Wawancara ini di buat dengan bertujuan untuk memenuhi
tugas Psikologi Inovasi yang masih berkaitan dengan Psikologi Lingkungan untuk
mendalami perilaku disonansi kognitif.
Dari wawancara yang diambil pada tanggal 28 September
2024 sekitar jam 15.40 wib,mendapatkan informasi bahwa SK menyadari dan
mengakui perbuatan itu salah yang bisa menyebabkan dampak yang buruk bagi
lingkungan dan kawasan bantaran sungai namun dengan dalih terpaksa membuang sampah
di sungai lebih hemat biaya dan lebih praktis. “ Saya terpaksa membuang sampah
di sini,dan bukan hanya saya banyak kok yang membuang sampah di sini,kalau
mengenai dampak banjir atau pencemaran ya di doakan saja tidak, selagi itu
tidak terjadi ya tidak apa apa” Ungkapnya, kemudian SK menjawab pertanyaan saya
yang mulai bimbang “Ya saya tau kalau berdampak banjir atau malah penyumbatan
air dan bisa menjadi sarang nyamuk demam berdarah tapi sudah kebiasaan saya di
sini, yam au gimana lagi, kalau baung sampah harus di dekat pasar dan itu jauh
apalagi harus membayar tiap bulannya”.
Dalam wawancara di atas SK menggunakan defense
mechanis atau mekanis pertahanan Denial yang artinya menyangkalan fakta yang
berada di hadapannnya.

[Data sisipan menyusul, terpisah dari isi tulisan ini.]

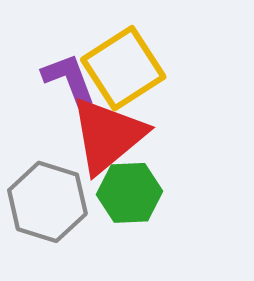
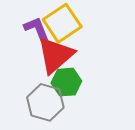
gray hexagon: (47, 202) -> (45, 102), moved

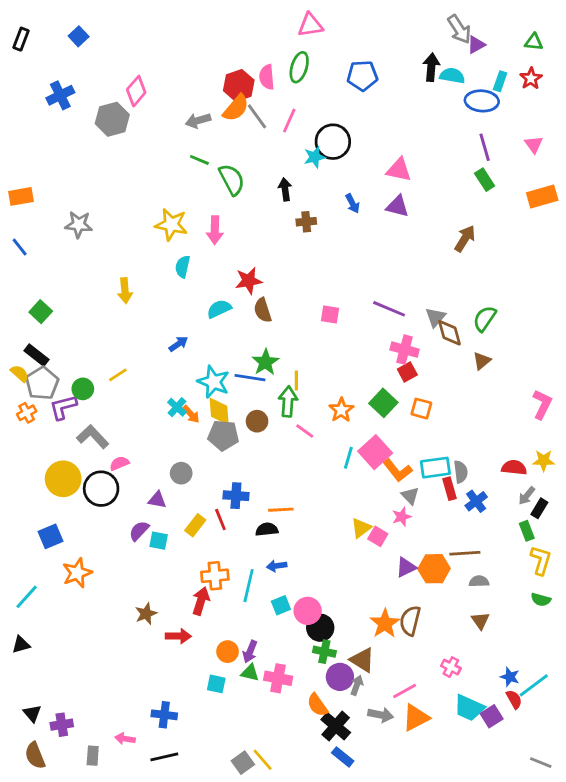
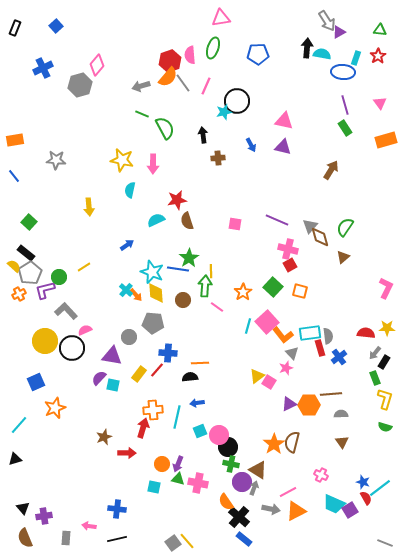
gray pentagon: (223, 435) -> (153, 323), moved
purple triangle: (157, 500) -> (112, 356), size x1.5
red line: (220, 520) -> (157, 370), turned 63

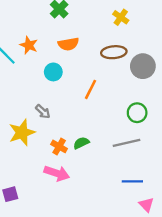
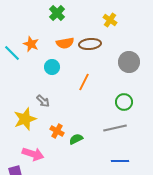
brown ellipse: (114, 52) -> (90, 44), moved
green semicircle: (81, 143) -> (76, 139), moved
pink arrow: (57, 173) -> (33, 154), moved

Hal ini juga diperkuat oleh keadaan lingkungan sekitar
yang menormalisasikan membuang sampah di bantaran sungai sampai sekarang ini
belum ada tindakan dari Lembaga terkait untuk menanggulagi masalah tersebut,
selama sudut mata memandang sudah ada beberapa benner yang terpasang dengan tulisan
“ Jangan Membuang Sampah Disini Atau Rejeki Kalian Akan Terganggu “ nampaknya
usaha yang di keluarkan bagi warga sekitar yang masih peduli akan lingkungan
sia sia. Tidak hanya itu sudah ada beberapa warga yang di larikan ke rumah
sakit akibat terjangkit demam berdarah, namun itu semua tidak bisa menyadarkan
perilaku masyarakat, Masalah ini terjadi bukan hanya masalah factor lingkungan
yang berkebiasaan buruk namun juga faktor
ekonomi maupun pemerintahan/ hukum didaerah tersebut.
Dari masalah ini dapat di simpulkan bahwasanya yang
memiliki pengetahuan atau pengalaman buruk membuang sampah di sekitar bantaran
sungai tidak cukup jera untuk berhenti membuang sampah di sungai, Pemerintahan
di desa tersebut harusnya menggerakan komunitas atau peraturan yang bisa
menjerakan para pelaku pembuangan sampah serta dukungan dari desa sekitar untuk
menciptakan lingkungan yang bersih bebas demam berdarah.